* **Task statement**
Copy out all of the entries exactly as they appear.

* **Extracted records**
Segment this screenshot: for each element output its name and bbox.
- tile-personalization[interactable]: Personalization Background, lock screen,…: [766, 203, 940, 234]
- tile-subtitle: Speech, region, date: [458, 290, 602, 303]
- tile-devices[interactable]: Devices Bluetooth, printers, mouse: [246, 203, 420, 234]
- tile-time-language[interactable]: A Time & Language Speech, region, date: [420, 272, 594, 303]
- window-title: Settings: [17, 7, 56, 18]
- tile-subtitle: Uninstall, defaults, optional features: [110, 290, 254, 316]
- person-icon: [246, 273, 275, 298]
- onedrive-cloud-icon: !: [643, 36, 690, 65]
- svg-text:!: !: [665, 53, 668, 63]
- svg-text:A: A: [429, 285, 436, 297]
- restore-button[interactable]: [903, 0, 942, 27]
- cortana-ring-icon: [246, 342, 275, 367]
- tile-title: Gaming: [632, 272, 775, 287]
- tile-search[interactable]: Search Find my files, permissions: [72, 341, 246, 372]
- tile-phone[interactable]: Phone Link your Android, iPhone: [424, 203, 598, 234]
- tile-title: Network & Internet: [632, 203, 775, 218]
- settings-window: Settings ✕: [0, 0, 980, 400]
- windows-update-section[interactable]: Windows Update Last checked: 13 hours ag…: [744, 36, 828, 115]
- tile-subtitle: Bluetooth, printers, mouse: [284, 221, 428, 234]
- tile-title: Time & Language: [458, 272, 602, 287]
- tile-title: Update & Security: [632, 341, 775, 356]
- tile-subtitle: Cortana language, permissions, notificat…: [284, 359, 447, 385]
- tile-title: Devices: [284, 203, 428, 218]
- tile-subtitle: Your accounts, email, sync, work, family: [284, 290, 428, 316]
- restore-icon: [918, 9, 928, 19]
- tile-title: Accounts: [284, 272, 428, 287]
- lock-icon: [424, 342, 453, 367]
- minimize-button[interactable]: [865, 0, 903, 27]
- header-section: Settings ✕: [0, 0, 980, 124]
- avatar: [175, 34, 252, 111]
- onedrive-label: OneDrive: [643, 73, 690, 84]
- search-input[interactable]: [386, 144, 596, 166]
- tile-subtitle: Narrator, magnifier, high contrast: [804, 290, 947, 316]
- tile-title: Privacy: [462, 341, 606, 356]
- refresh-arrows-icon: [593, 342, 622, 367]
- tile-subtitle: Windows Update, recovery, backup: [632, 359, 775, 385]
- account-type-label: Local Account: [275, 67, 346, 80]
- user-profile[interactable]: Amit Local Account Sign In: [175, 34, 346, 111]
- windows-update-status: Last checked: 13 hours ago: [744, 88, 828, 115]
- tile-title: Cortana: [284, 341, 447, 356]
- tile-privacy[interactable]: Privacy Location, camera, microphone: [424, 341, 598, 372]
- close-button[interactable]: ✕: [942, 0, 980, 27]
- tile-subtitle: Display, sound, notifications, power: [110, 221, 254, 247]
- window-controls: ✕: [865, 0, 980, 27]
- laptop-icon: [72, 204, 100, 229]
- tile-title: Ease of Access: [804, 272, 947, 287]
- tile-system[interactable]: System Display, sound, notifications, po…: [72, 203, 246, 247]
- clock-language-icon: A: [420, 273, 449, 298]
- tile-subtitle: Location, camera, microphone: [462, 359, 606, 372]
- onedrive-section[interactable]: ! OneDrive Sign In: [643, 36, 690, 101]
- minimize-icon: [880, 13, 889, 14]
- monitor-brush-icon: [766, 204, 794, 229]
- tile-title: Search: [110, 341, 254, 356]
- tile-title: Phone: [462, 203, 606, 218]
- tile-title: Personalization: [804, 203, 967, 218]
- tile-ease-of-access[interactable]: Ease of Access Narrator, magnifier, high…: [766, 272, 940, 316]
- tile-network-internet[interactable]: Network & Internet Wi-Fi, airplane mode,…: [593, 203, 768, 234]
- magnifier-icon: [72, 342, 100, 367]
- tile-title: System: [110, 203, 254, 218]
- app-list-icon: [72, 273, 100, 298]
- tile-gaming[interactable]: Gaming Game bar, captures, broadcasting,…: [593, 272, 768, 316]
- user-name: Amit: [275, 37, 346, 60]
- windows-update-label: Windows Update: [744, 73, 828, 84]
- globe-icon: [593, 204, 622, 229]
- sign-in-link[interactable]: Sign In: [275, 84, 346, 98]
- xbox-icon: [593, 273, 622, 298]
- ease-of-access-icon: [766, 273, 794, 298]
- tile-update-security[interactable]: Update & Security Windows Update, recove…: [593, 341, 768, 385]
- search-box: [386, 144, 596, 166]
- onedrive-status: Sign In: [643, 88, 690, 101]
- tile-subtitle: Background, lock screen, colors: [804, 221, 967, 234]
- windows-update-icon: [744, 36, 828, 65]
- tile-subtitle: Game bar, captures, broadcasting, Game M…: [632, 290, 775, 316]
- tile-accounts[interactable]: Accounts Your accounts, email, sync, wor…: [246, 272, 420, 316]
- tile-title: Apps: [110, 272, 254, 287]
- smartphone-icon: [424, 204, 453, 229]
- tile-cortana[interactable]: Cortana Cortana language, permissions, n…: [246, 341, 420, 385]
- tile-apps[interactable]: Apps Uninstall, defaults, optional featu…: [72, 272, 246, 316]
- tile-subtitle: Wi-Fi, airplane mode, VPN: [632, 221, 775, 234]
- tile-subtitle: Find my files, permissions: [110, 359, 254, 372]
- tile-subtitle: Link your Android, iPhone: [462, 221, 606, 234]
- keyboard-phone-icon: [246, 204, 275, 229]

* **Answer section**
Segment this screenshot: for each element output its name and bbox.
- tile-personalization[interactable]: Personalization Background, lock screen,…: [766, 203, 940, 234]
- tile-subtitle: Speech, region, date: [458, 290, 602, 303]
- tile-devices[interactable]: Devices Bluetooth, printers, mouse: [246, 203, 420, 234]
- tile-time-language[interactable]: A Time & Language Speech, region, date: [420, 272, 594, 303]
- window-title: Settings: [17, 7, 56, 18]
- tile-subtitle: Uninstall, defaults, optional features: [110, 290, 254, 316]
- person-icon: [246, 273, 275, 298]
- onedrive-cloud-icon: !: [643, 36, 690, 65]
- svg-text:!: !: [665, 53, 668, 63]
- svg-text:A: A: [429, 285, 436, 297]
- restore-button[interactable]: [903, 0, 942, 27]
- cortana-ring-icon: [246, 342, 275, 367]
- tile-title: Gaming: [632, 272, 775, 287]
- tile-search[interactable]: Search Find my files, permissions: [72, 341, 246, 372]
- tile-phone[interactable]: Phone Link your Android, iPhone: [424, 203, 598, 234]
- tile-title: Network & Internet: [632, 203, 775, 218]
- settings-window: Settings ✕: [0, 0, 980, 400]
- windows-update-section[interactable]: Windows Update Last checked: 13 hours ag…: [744, 36, 828, 115]
- tile-subtitle: Bluetooth, printers, mouse: [284, 221, 428, 234]
- tile-title: Time & Language: [458, 272, 602, 287]
- tile-title: Update & Security: [632, 341, 775, 356]
- tile-subtitle: Cortana language, permissions, notificat…: [284, 359, 447, 385]
- tile-title: Devices: [284, 203, 428, 218]
- tile-subtitle: Your accounts, email, sync, work, family: [284, 290, 428, 316]
- restore-icon: [918, 9, 928, 19]
- tile-title: Accounts: [284, 272, 428, 287]
- lock-icon: [424, 342, 453, 367]
- minimize-button[interactable]: [865, 0, 903, 27]
- header-section: Settings ✕: [0, 0, 980, 124]
- avatar: [175, 34, 252, 111]
- onedrive-label: OneDrive: [643, 73, 690, 84]
- search-input[interactable]: [386, 144, 596, 166]
- tile-subtitle: Narrator, magnifier, high contrast: [804, 290, 947, 316]
- tile-title: Privacy: [462, 341, 606, 356]
- refresh-arrows-icon: [593, 342, 622, 367]
- tile-subtitle: Windows Update, recovery, backup: [632, 359, 775, 385]
- account-type-label: Local Account: [275, 67, 346, 80]
- user-profile[interactable]: Amit Local Account Sign In: [175, 34, 346, 111]
- windows-update-status: Last checked: 13 hours ago: [744, 88, 828, 115]
- tile-title: Cortana: [284, 341, 447, 356]
- tile-privacy[interactable]: Privacy Location, camera, microphone: [424, 341, 598, 372]
- close-button[interactable]: ✕: [942, 0, 980, 27]
- tile-subtitle: Display, sound, notifications, power: [110, 221, 254, 247]
- window-controls: ✕: [865, 0, 980, 27]
- laptop-icon: [72, 204, 100, 229]
- tile-title: Ease of Access: [804, 272, 947, 287]
- tile-system[interactable]: System Display, sound, notifications, po…: [72, 203, 246, 247]
- clock-language-icon: A: [420, 273, 449, 298]
- tile-subtitle: Location, camera, microphone: [462, 359, 606, 372]
- onedrive-section[interactable]: ! OneDrive Sign In: [643, 36, 690, 101]
- minimize-icon: [880, 13, 889, 14]
- monitor-brush-icon: [766, 204, 794, 229]
- tile-title: Search: [110, 341, 254, 356]
- tile-title: Phone: [462, 203, 606, 218]
- tile-title: Personalization: [804, 203, 967, 218]
- tile-ease-of-access[interactable]: Ease of Access Narrator, magnifier, high…: [766, 272, 940, 316]
- tile-network-internet[interactable]: Network & Internet Wi-Fi, airplane mode,…: [593, 203, 768, 234]
- magnifier-icon: [72, 342, 100, 367]
- tile-title: System: [110, 203, 254, 218]
- app-list-icon: [72, 273, 100, 298]
- tile-gaming[interactable]: Gaming Game bar, captures, broadcasting,…: [593, 272, 768, 316]
- user-name: Amit: [275, 37, 346, 60]
- windows-update-label: Windows Update: [744, 73, 828, 84]
- globe-icon: [593, 204, 622, 229]
- sign-in-link[interactable]: Sign In: [275, 84, 346, 98]
- xbox-icon: [593, 273, 622, 298]
- ease-of-access-icon: [766, 273, 794, 298]
- tile-update-security[interactable]: Update & Security Windows Update, recove…: [593, 341, 768, 385]
- search-box: [386, 144, 596, 166]
- onedrive-status: Sign In: [643, 88, 690, 101]
- tile-subtitle: Background, lock screen, colors: [804, 221, 967, 234]
- windows-update-icon: [744, 36, 828, 65]
- tile-subtitle: Game bar, captures, broadcasting, Game M…: [632, 290, 775, 316]
- tile-accounts[interactable]: Accounts Your accounts, email, sync, wor…: [246, 272, 420, 316]
- tile-title: Apps: [110, 272, 254, 287]
- smartphone-icon: [424, 204, 453, 229]
- tile-cortana[interactable]: Cortana Cortana language, permissions, n…: [246, 341, 420, 385]
- tile-apps[interactable]: Apps Uninstall, defaults, optional featu…: [72, 272, 246, 316]
- tile-subtitle: Wi-Fi, airplane mode, VPN: [632, 221, 775, 234]
- tile-subtitle: Find my files, permissions: [110, 359, 254, 372]
- tile-subtitle: Link your Android, iPhone: [462, 221, 606, 234]
- keyboard-phone-icon: [246, 204, 275, 229]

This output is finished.